## PROVIDED RECORDS:
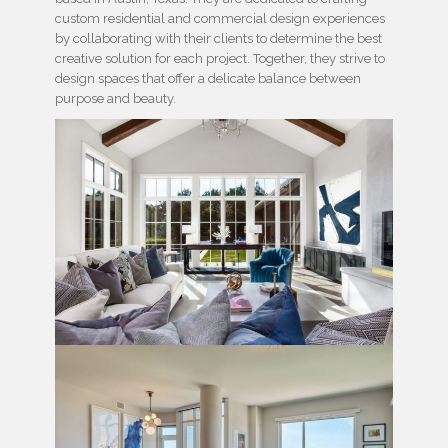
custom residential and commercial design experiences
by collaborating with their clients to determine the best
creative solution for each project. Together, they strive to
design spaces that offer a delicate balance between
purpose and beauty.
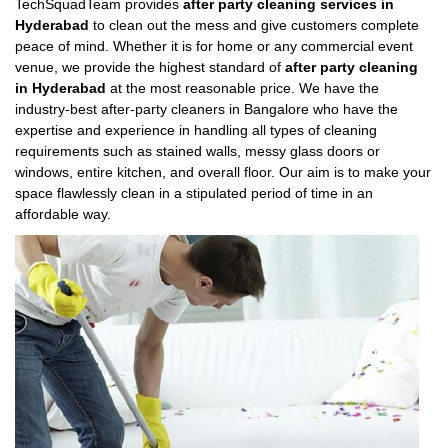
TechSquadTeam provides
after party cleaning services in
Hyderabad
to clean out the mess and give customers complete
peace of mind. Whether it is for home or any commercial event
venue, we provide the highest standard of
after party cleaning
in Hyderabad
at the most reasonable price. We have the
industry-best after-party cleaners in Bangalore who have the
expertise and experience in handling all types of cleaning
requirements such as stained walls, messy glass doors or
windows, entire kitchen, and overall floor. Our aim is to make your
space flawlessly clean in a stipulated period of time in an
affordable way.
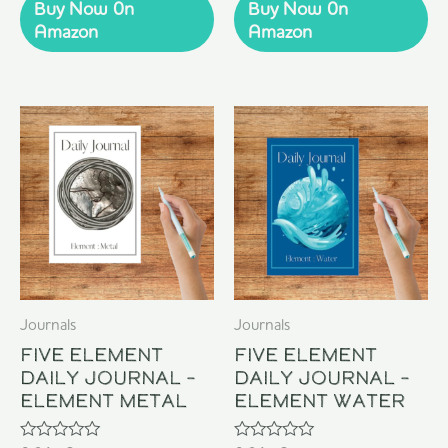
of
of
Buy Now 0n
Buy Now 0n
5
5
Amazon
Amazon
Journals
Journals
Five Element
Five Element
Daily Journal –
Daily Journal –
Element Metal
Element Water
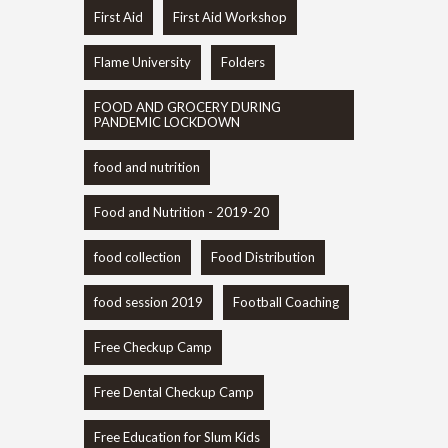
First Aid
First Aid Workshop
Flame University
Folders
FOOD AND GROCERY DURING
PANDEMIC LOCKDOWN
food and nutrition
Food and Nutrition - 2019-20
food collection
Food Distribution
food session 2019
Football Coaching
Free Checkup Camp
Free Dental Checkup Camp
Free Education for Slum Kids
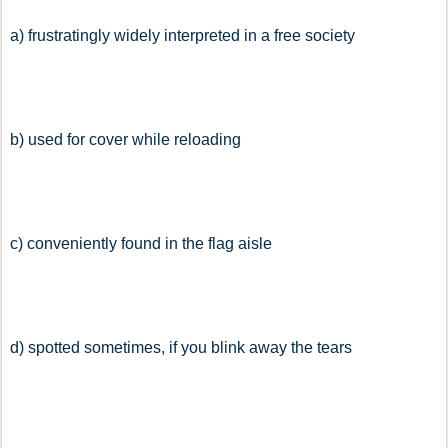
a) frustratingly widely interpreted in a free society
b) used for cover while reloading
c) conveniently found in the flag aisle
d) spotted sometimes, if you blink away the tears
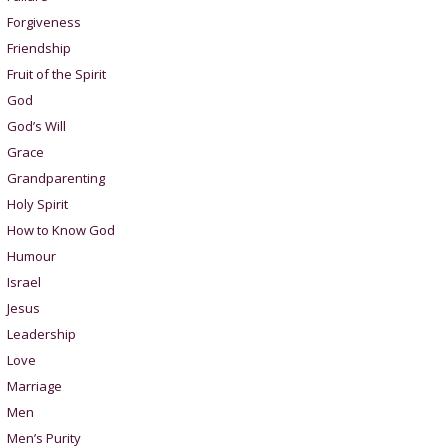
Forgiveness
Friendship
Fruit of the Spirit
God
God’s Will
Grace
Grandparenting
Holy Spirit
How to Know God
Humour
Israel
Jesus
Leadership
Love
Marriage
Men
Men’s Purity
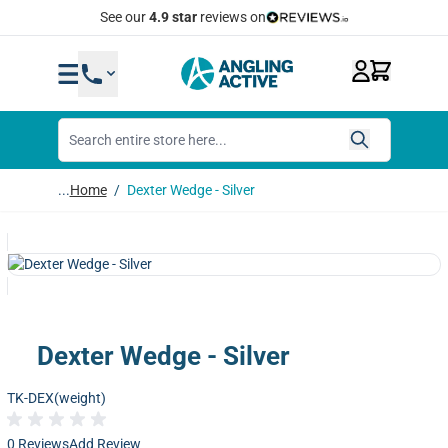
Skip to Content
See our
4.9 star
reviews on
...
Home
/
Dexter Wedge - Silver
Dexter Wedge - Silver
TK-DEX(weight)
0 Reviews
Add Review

## WHAT YOU NEED TO DO:
Please tally the lines of the material that contain the word "party", then give the total alone.

## FINISHED TASK:
3